Page-level text extractions:
____________________

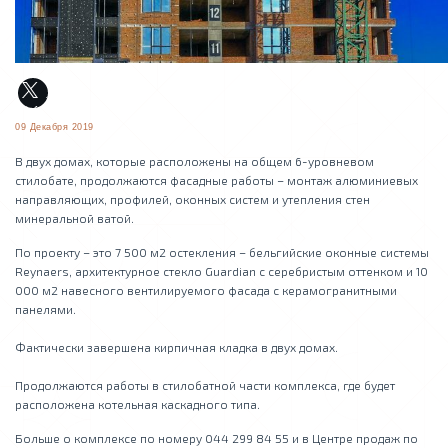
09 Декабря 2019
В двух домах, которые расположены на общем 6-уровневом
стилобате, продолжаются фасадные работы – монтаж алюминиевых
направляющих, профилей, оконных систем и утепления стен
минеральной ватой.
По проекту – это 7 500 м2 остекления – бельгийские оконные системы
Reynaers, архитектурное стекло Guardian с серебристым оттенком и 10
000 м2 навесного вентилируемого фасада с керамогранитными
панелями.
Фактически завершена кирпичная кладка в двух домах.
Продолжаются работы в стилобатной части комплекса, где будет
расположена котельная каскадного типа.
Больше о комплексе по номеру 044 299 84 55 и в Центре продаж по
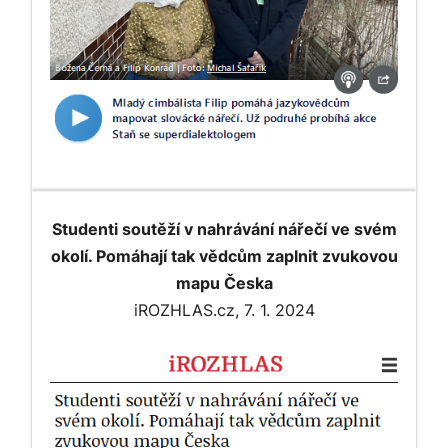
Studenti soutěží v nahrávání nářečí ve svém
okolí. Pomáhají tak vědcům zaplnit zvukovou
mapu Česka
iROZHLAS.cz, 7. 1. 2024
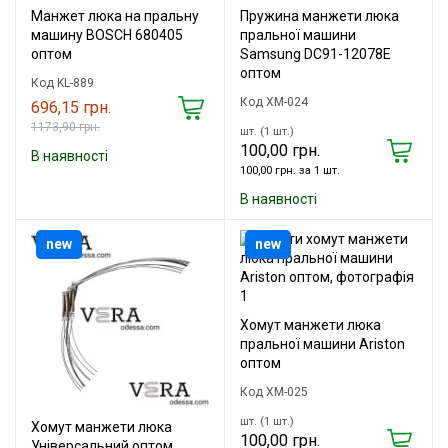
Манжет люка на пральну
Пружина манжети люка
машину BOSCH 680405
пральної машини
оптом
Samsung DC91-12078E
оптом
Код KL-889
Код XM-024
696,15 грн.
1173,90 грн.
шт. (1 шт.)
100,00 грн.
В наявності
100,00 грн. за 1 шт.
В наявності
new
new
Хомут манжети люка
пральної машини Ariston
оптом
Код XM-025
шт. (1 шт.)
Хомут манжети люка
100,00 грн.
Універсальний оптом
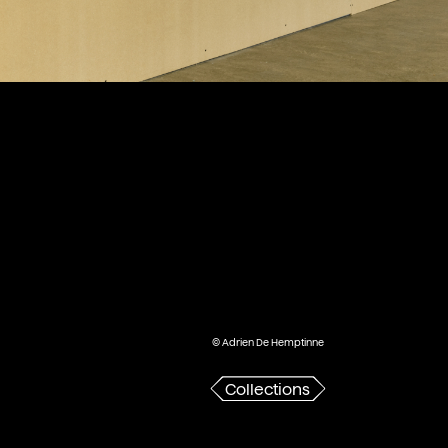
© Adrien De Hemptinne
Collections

____________________

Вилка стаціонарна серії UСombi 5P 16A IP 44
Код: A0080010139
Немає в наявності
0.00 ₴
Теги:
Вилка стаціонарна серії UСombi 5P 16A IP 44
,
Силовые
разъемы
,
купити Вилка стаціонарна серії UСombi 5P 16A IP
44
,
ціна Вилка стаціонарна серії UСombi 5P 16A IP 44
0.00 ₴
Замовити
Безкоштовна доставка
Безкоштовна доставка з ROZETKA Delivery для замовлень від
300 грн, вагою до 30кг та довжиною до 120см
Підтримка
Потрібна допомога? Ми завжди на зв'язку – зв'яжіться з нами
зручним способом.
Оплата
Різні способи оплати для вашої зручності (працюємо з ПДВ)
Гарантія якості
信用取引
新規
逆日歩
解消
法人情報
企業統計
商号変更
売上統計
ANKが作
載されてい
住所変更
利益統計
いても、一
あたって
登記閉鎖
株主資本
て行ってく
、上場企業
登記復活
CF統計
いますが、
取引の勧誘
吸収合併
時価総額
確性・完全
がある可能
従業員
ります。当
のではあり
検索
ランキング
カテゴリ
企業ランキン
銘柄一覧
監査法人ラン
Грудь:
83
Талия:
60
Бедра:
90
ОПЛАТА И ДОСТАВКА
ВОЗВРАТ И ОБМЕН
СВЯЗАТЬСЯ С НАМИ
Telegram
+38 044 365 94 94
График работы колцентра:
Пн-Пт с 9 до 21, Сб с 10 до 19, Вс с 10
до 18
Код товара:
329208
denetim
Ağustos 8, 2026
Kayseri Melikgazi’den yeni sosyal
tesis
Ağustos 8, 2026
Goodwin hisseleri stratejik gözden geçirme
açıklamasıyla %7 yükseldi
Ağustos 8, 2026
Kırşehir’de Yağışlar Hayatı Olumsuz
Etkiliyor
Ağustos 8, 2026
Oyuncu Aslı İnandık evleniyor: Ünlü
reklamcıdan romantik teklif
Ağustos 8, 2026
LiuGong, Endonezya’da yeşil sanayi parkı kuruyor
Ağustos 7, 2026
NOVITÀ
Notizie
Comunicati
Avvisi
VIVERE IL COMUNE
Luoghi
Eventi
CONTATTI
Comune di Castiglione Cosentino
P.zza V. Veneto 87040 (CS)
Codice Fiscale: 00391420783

____________________

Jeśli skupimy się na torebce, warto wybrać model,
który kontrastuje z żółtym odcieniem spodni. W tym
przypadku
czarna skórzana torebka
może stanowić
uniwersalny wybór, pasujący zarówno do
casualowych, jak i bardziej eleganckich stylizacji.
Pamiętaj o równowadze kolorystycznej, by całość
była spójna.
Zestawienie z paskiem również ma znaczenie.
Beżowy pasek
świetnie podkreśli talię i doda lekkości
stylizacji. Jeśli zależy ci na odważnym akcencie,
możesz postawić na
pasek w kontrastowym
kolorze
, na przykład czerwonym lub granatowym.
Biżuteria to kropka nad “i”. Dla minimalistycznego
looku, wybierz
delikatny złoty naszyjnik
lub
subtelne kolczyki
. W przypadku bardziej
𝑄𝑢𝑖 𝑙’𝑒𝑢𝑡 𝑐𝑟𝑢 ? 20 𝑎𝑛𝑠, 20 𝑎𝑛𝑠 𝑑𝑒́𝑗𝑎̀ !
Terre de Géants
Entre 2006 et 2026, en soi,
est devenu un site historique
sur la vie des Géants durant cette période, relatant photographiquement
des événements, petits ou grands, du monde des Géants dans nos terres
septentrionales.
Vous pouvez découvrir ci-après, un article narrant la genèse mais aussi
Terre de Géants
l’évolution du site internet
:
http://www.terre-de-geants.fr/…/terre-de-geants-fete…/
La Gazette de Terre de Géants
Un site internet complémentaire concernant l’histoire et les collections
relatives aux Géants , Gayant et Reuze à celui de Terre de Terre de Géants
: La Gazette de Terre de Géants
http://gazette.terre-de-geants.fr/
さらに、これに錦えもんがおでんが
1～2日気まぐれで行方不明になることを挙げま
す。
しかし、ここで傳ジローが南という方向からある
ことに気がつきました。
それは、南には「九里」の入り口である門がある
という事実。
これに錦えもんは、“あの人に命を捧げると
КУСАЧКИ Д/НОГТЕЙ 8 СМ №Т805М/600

____________________

- [Your goal]:
For this task, write out exactly the lines of the entries above, starting at the line with "była spójna." and ending at the line with "czerwonym lub granatowym.", both included, and no others.

- [Task response]:
była spójna.
Zestawienie z paskiem również ma znaczenie.
Beżowy pasek
świetnie podkreśli talię i doda lekkości
stylizacji. Jeśli zależy ci na odważnym akcencie,
możesz postawić na
pasek w kontrastowym
kolorze
, na przykład czerwonym lub granatowym.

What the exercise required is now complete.